(What you will do): Lines containing the string "الإلكتروني": how many are there below? Answer with the number only.
---- Given records
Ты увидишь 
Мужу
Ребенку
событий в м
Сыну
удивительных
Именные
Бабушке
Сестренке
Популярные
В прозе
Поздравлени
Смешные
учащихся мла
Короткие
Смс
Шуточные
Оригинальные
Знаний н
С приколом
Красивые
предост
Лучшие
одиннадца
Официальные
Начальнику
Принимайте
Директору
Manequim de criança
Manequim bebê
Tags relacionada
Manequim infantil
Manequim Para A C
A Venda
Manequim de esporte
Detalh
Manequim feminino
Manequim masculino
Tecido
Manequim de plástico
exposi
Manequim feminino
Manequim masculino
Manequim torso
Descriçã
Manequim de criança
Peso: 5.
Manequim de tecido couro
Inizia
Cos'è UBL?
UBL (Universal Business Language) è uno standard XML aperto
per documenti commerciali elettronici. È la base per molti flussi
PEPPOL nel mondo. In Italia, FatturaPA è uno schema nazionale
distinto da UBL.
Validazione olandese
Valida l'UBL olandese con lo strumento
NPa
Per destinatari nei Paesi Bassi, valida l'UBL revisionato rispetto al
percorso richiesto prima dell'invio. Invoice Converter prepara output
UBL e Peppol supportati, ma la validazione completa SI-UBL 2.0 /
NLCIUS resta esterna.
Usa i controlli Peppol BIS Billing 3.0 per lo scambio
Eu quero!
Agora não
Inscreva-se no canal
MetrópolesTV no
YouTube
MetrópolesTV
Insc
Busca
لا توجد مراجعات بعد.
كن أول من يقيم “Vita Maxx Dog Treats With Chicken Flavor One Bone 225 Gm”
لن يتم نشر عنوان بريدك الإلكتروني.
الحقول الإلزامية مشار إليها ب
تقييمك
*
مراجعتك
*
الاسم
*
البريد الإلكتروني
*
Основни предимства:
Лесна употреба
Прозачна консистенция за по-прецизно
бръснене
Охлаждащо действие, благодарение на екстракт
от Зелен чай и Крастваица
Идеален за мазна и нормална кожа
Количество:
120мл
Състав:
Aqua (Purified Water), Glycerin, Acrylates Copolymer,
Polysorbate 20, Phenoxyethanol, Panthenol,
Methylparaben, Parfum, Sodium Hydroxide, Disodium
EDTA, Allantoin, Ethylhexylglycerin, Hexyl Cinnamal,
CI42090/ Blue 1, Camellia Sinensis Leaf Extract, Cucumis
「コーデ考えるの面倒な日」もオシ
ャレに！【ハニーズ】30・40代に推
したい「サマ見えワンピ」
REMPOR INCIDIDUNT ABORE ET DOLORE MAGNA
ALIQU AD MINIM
--------
(Solution to this exercise): 2